Across many disciplines at the university of Southampton, there is interest in the applications of machine learning to scientific research. The symposium on interdisciplinary machine learning was a morning event designed to bring together researchers and facilitate a discussion about this growing field. Talks covered a range of topics from archeology to biology with a view to understanding the benefits provided by machine learning and their limitations.

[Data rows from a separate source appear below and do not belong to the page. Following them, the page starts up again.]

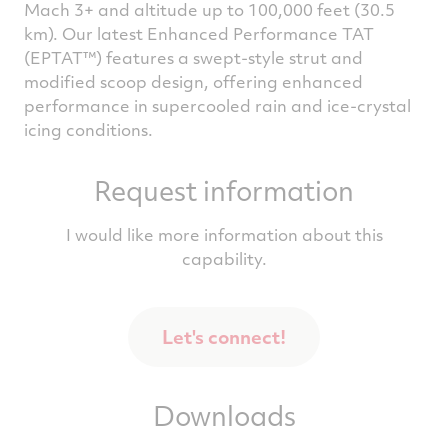
Mach 3+ and altitude up to 100,000 feet (30.5
km). Our latest Enhanced Performance TAT
(EPTAT™) features a swept-style strut and
modified scoop design, offering enhanced
performance in supercooled rain and ice-crystal
icing conditions.
Request information
I would like more information about this
capability.
Let's connect!
Downloads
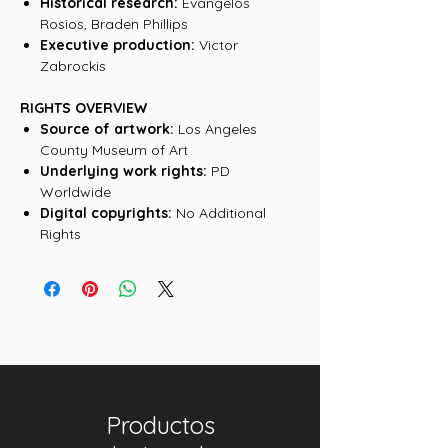
Historical research:
Evangelos
Rosios, Braden Phillips
Executive production:
Victor
Zabrockis
RIGHTS OVERVIEW
Source of artwork:
Los Angeles
County Museum of Art
Underlying work rights:
PD
Worldwide
Digital copyrights:
No Additional
Rights
Productos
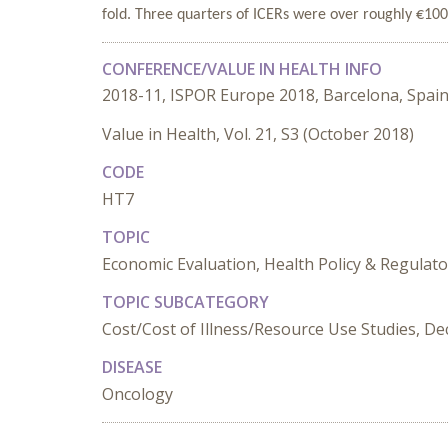
fold. Three quarters of ICERs were over roughly €10
CONFERENCE/VALUE IN HEALTH INFO
2018-11, ISPOR Europe 2018, Barcelona, Spai
Value in Health, Vol. 21, S3 (October 2018)
CODE
HT7
TOPIC
Economic Evaluation, Health Policy & Regula
TOPIC SUBCATEGORY
Cost/Cost of Illness/Resource Use Studies, De
DISEASE
Oncology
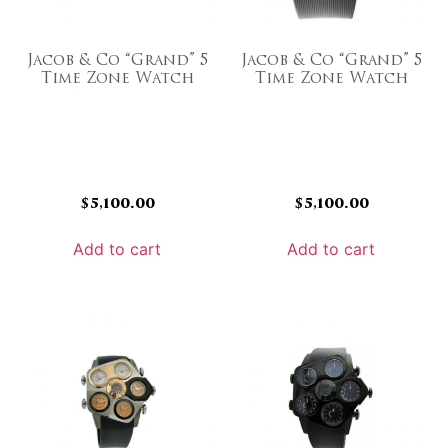
Jacob & Co “Grand” 5
Jacob & Co “Grand” 5
Time Zone Watch
Time Zone Watch
$
5,100.00
$
5,100.00
Add to cart
Add to cart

The event attracted over 200 sign-ups and talks were well received by the audience
The CMI PhD evening consisted of a series of talks detailing the PhD process, and specific areas of interest across the different core Machine Intelligence Research Groups within ECS. In particular, we introduced the new Centre for Doctoral Training on Machine Intelligence and Nano-Electronic Devices (MINDS CDT) and the opportunities to get involved with this exciting training programme.
The Machine Intelligence Showcase was a great success. Head over to the event page to find out who was speaking and to watch the showcase video!
When you read about AI in the news, you're more likely than not to actually be reading about a new advancement in Machine Learning. In the past 10 years, machine learning has started to find its way into everyday technology and revolutionise both products and industry. The CMI evening on machine learning attracted over 150 attendees including members of the public, students, and researchers. Talks from industry and academia were well received by the audience and led to very exciting discussions at the end.
The panel session received many questions about the use of data from the NHS and other questions around the techniques used to manage large datasets.
The evening closed with a very successful networking session.
CMI Evening on Robots and their use in Warfare - 02/05/2018
We held an evening seminar on Robots and their use in Warfare on the 2nd of May. With over 130 signups, the event was a great success. World experts in the legal aspects of warfare, Prof. Christian Enemark and Dr. Regina Rauxloh gave an overview of the key legal, moral, and ethical considerations. Dr. Andrea Munafo from the National Oceanography Centre, along with Dr. Tarapore and Dr. Ramchurn from ECS, then provided an overview of the capabilities built into the next generation of autonomous systems, whether under-water, ground, or aerial. The evening concluded with a networking session that we hope will bring many more collaborations across the University via the CMI.
CMI organised an evening of talks on Artificial Intelligence and the ethical and societal challenges associated with large scale use of such technology. The evening consisted of a number of talks by leading academics within the Centre for Machine Intelligence as well as guests from leading tech companies. Prof. Chris Reed from Dundee and Dr. Isabel Sargent from Ordnance Survey were guest speakers.
We had over 60 attendees from within the University, industry, and the general public. The panel led to a number of questions raised around the use of argumentation machines to discuss ethical questions, the use of AI in defence and how we can work with policy makers to develop regulation for autonomous systems.
The event was a great success with over 60 signups and a number of talks detailing topics in AI, Machine Learning, and Autonomous Systems as well as funding opportunities.
This first open event organised by the CMI attracted over 100 attendees from across ECS, the Faculty of Engineering and Physical Sciences, as well as industry and the general public. The event was sponsored by Oxford Innovation and was an exciting mix of both academic presentations and hands-on use-case discussions from industry.